What is certainly the case, though, is that the New Testament as a text has a rich legacy, only one part of which is that it asserts a doctrine about the Son of God and the nature of salvation. The sense that Palestine is the center of the world, more than even Rome, is part of that legacy. The religion went to Rome but its heart remained among the olive groves and the hills of Palestine. The character of life as it was pursued there in those times is known to every Sunday School student.

A more abstract but equally ubiquitous sense of life carried by the literary qualities of the New Testament is the idea of the hero, which has already been suggested is key to comedies and tragedies and epics but not to novels.
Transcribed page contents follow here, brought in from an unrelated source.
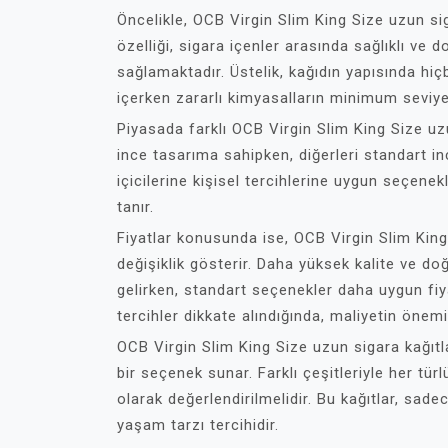
Öncelikle, OCB Virgin Slim King Size uzun siga
özelliği, sigara içenler arasında sağlıklı ve 
sağlamaktadır. Üstelik, kağıdın yapısında hi
içerken zararlı kimyasalların minimum seviye
Piyasada farklı OCB Virgin Slim King Size uzu
ince tasarıma sahipken, diğerleri standart inc
içicilerine kişisel tercihlerine uygun seçene
tanır.
Fiyatlar konusunda ise, OCB Virgin Slim King 
değişiklik gösterir. Daha yüksek kalite ve doğa
gelirken, standart seçenekler daha uygun fiya
tercihler dikkate alındığında, maliyetin önemi 
OCB Virgin Slim King Size uzun sigara kağıtları
bir seçenek sunar. Farklı çeşitleriyle her türl
olarak değerlendirilmelidir. Bu kağıtlar, sad
yaşam tarzı tercihidir.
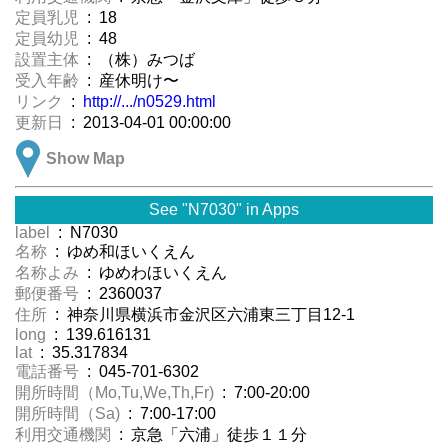
定員乳児
: 18
定員幼児
: 48
設置主体
: （株）みつば
受入年齢
: 産休明け〜
リンク
:
http://.../n0529.html
更新日
: 2013-04-01 00:00:00
Show Map
See "N7030" in Apps
label
: N7030
名称
: ゆめ和ほいくえん
名称よみ
: ゆめわほいくえん
郵便番号
: 2360037
住所
: 神奈川県横浜市金沢区六浦東三丁目12-1
long
: 139.616131
lat
: 35.317834
電話番号
: 045-701-6302
開所時間（Mo,Tu,We,Th,Fr)
: 7:00-20:00
開所時間（Sa)
: 7:00-17:00
利用交通機関
: 京急「六浦」徒歩１１分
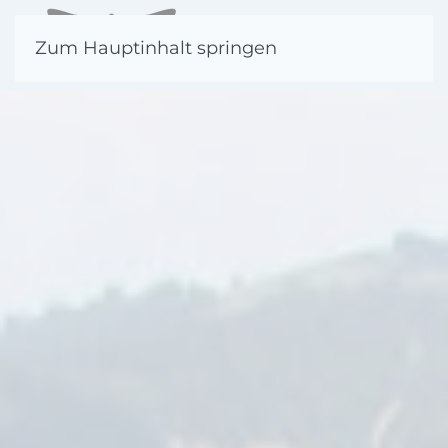
Zum Hauptinhalt springen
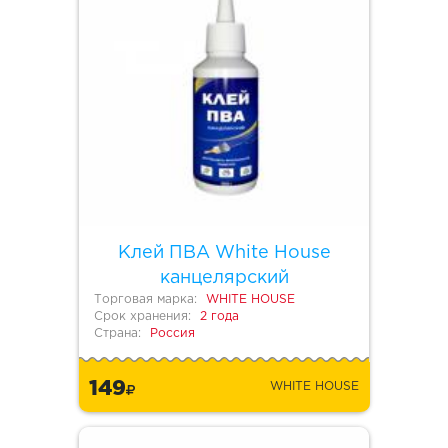
Клей ПВА White House
канцелярский
Торговая марка:
WHITE HOUSE
Срок хранения:
2 года
Страна:
Россия
149
WHITE HOUSE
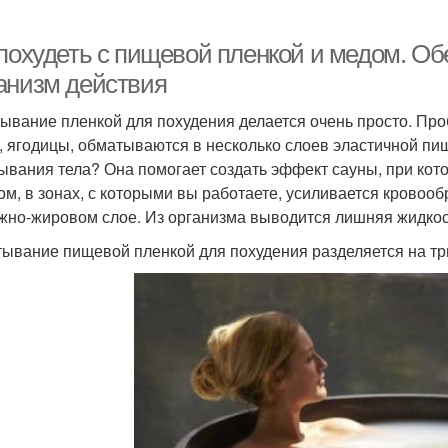
 похудеть с пищевой пленкой и медом. О
анизм действия
ывание пленкой для похудения делается очень просто. Проб
, ягодицы, обматываются в несколько слоев эластичной пищ
ывания тела? Она помогает создать эффект сауны, при кото
ом, в зонах, с которыми вы работаете, усиливается крово
жно-жировом слое. Из организма выводится лишняя жидкость
ывание пищевой пленкой для похудения разделяется на три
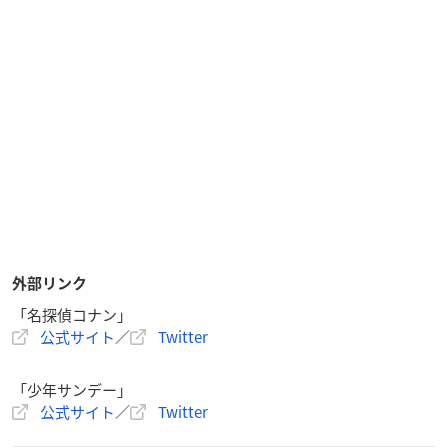
外部リンク
「名探偵コナン」
公式サイト
／
Twitter
「少年サンデー」
公式サイト
／
Twitter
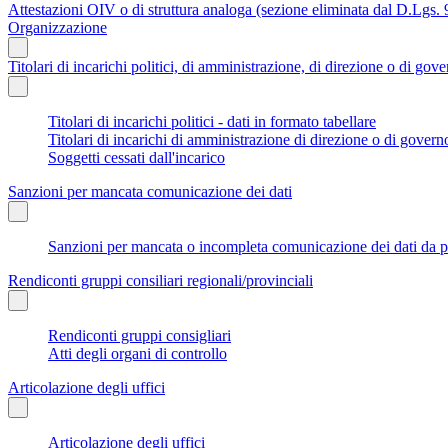
Attestazioni OIV o di struttura analoga (sezione eliminata dal D.Lgs.
Organizzazione
Titolari di incarichi politici, di amministrazione, di direzione o di gov
Titolari di incarichi politici - dati in formato tabellare
Titolari di incarichi di amministrazione di direzione o di govern
Soggetti cessati dall'incarico
Sanzioni per mancata comunicazione dei dati
Sanzioni per mancata o incompleta comunicazione dei dati da parte
Rendiconti gruppi consiliari regionali/provinciali
Rendiconti gruppi consigliari
Atti degli organi di controllo
Articolazione degli uffici
Articolazione degli uffici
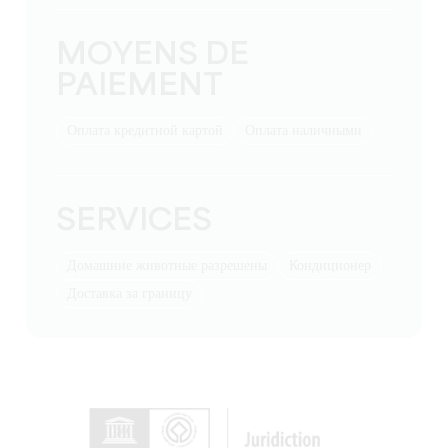
MOYENS DE
PAIEMENT
Оплата кредитной картой
Оплата наличными
SERVICES
Домашние животные разрешены
Кондиционер
Доставка за границу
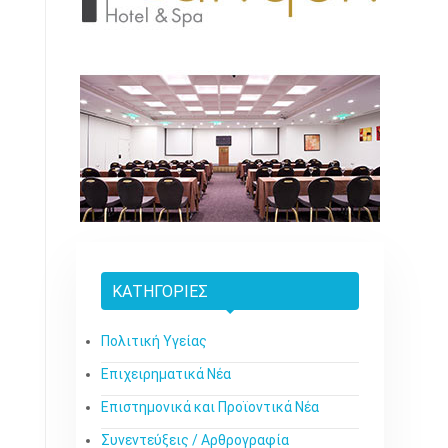
ΚΑΤΗΓΟΡΊΕΣ
Πολιτική Υγείας
Επιχειρηματικά Νέα
Επιστημονικά και Προϊοντικά Νέα
Συνεντεύξεις / Αρθρογραφία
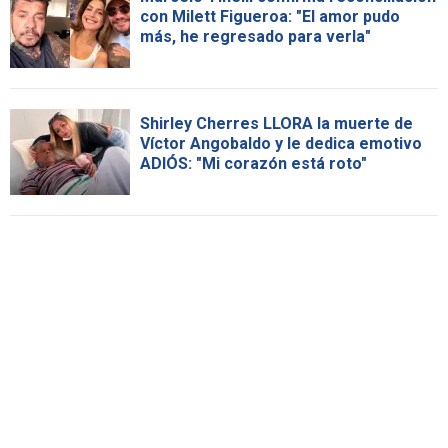
con Milett Figueroa: "El amor pudo
más, he regresado para verla"
Shirley Cherres LLORA la muerte de
Víctor Angobaldo y le dedica emotivo
ADIÓS: "Mi corazón está roto"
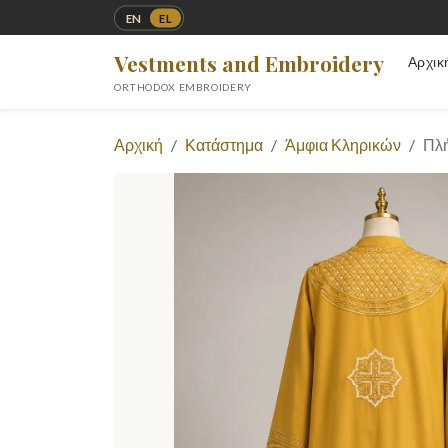
EN
EL
Vestments and Embroidery
Αρχικ
ORTHODOX EMBROIDERY
Αρχική
Κατάστημα
Άμφια Κληρικών
Πλ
Jesus is the hero of this comedy but he is a mighty strange one. He is hidden from view even as He is seen by everyone and speaks to everyone, sometimes with great candor, though usually not. Jesus has for millennia been held out as the ultimate role model. Little children as well as saints try to be more like Jesus, whether that means being a bit more kind to others or willing to take on great pain and suffering so as to emulate Jesus, to “share” the burden of the Cross. And yet, a person, a reader, should not identify with Jesus. No one can get inside of Jesus’ head because He is, after all, the Son of God, and so everyone dwells on how different He is from us, whether that means that He is simply more perfect in his morality, even if, at a stressful moment, given to a sense of having been betrayed by his Father, that affirming his Arian nature which is that he is primarily a man, or that he is, instead, so removed from us that there is no saying what his consciousness is like at all, Jesus an extension of God into this world. 
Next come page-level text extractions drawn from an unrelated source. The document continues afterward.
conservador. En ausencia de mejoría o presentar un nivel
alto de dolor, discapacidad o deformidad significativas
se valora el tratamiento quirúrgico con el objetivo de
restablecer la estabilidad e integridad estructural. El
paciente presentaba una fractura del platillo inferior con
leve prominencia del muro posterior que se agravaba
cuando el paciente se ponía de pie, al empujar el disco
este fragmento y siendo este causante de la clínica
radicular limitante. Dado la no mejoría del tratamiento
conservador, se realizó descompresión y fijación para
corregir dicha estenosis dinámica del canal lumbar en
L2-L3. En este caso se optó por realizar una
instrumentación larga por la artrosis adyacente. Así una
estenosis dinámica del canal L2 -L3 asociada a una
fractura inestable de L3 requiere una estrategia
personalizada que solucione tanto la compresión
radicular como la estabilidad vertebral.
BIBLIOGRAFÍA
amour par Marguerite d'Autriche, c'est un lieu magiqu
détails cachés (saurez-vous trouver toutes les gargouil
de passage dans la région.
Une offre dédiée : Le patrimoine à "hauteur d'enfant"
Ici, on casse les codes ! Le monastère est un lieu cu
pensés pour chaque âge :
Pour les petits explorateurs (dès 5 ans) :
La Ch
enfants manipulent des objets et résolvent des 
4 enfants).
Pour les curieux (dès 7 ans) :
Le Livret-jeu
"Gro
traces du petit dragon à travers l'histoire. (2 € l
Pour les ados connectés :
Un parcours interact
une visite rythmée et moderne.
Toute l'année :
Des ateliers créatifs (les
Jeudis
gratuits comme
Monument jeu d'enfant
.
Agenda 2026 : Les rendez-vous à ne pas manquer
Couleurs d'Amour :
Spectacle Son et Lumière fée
The texts of the New Testament go out of their way to make the hero sufficiently removed so that we do not see the world from his point of view but are only let in on the point of view He declaims. Everyone hangs on His words, as might be expected of someone who is a preacher, but it is also as if His observations and declamations are each a mystery subject to endless interpretation and leading to the heart of things, which is more than is expected of ordinary preachers. Jesus is distanced from the things He says by the announcement of the kinds of pronouncements they are, as when He speaks in parables, or in his giving set speeches, as is the case with the Sermon on the Mount, and also because His comments are often oracular, having to be weighed for their meaning after they have been spoken, as happens early in his ministry when He preaches at the synagogue and lets it be understood, if one has ears to hear, that He is the one who is to come. The Ten Commandments also spoke volumes. And so the words of Jesus are also his legacy, that legacy not limited to His act of atonement for the sins of mankind. 
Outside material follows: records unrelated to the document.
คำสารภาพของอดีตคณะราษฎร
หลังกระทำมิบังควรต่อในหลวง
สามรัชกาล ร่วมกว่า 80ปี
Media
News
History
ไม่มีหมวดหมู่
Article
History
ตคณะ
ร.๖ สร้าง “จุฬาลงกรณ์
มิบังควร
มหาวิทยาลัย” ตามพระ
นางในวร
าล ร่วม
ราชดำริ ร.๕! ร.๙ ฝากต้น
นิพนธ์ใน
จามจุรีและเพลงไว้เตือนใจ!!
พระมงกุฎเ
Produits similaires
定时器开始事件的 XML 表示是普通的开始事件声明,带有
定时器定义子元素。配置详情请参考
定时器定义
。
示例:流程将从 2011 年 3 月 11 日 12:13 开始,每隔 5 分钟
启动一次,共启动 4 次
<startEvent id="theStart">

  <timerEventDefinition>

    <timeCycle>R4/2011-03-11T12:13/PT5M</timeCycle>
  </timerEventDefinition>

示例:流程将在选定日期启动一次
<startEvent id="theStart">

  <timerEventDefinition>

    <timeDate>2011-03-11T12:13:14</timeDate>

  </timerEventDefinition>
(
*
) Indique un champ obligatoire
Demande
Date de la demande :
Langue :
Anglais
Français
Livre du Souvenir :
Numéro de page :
Another way in which Jesus the divine figure is distanced from the story of Jesus is that pivotal events are not described from his point of view or what might be taken to be the point of view of the rabbi figure who is being compassionate when he asks who will throw the first stone. Yes, beseeching God for having abandoned him is so resounding a departure from an Olympian distance between events that swirl around Him and his own self that it leads to speculation that it was sneaked into the text without a consideration of whether it was uniform with the overall plan for how to tie together all the remarks attributed to Jesus by making them oracular rather than personal. But other than in that remark, the story of Jesus is not told up close and personal. Jesus is not shown emerging from the tomb after three days there; it is left for D. H. Lawrence to imagine what it is like to be an earthquake survivor. Rather, it is others who discover the empty tomb. That accomplishes the goal of deepening the mystery of the event. It is a miraculous event, like the crossing of the Red Sea as that is imagined by Poussin: so momentous, so much a renting of the fabric of the universe, that it is approached only from a time just a bit afterwards when the miraculous event is discovered to have happened, not the moment when it happened.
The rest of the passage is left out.